Antidepressants are statistically superior to placebo but their overall effect is low-to-moderate. In that respect they often did not exceed the National Institute for Health and Clinical Excellence criteria for a "clinically significant" effect. In particular, the effect size was very small for moderate depression but increased with severity, reaching "clinical significance" for very severe depression. These results were consistent with the earlier clinical studies in which only patients with severe depression benefited from either psychotherapy or treatment with an antidepressant, imipramine, more than from the placebo treatment. Despite obtaining similar results, the authors argued about their interpretation. One author concluded that there "seems little evidence to support the prescription of antidepressant medication to any but the most severely depressed patients, unless alternative treatments have failed to provide benefit." The other author agreed that "antidepressant 'glass' is far from full" but disagreed "that it is completely empty". He pointed out that the first-line alternative to medication is psychotherapy, which does not have superior efficacy.

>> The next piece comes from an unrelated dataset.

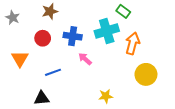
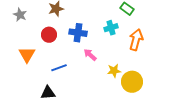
cyan cross: (107, 31) -> (111, 28), size x0.6
yellow circle: (146, 74) -> (132, 82), moved
yellow star: (106, 96) -> (114, 71), moved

Antidepressants in general are as effective as psychotherapy for major depression, and this conclusion holds true for both severe and mild forms of MDD. In contrast, medication gives better results for dysthymia. The subgroup of SSRIs may be slightly more efficacious than psychotherapy. On the other hand, significantly more patients drop off from the antidepressant treatment than from psychotherapy, likely because of the side effects of antidepressants. Successful psychotherapy appears to prevent the recurrence of depression even after it has been terminated or replaced by occasional "booster" sessions. The same degree of prevention can be achieved by continuing antidepressant treatment.

Two studies suggest that the combination of psychotherapy and medication is the most effective way to treat depression in adolescents. Both TADS (Treatment of Adolescents with Depression Study) and TORDIA (Treatment of Resistant Depression in Adolescents) showed very similar results. TADS resulted in 71% of their teen subjects having "much" or "very much" improvement in mood over the 61% with medication alone and 43% with CBT alone. Similarly, TORDIA showed a 55% improvement with CBT and drugs versus a 41% with drug therapy alone. However, a more recent meta-analysis of 34 trials of 14 drugs used with children and adolescents found that only fluoxetine produced significant benefit compared to placebo, with a medium-sized effect (standardize mean difference = .5).

====Treatment resistance====
The risk factors for treatment resistant depression are: the duration of the episode of depression, severity of the episode, if bipolar, lack of improvement in symptoms within the first couple of treatment weeks, anxious or avoidant and borderline comorbidity and old age. Treatment resistant depression is best handled with a combination of conventional antidepressant together with atypical antipsychotics. Another approach is to try different antidepressants. It's inconclusive which approach is superior. Treatment resistant depression can be misdiagnosed if subtherapeutic doses of antidepressants is the case, patient nonadherence, intolerable adverse effects or their thyroid disease or other conditions is misdiagnosed as depression.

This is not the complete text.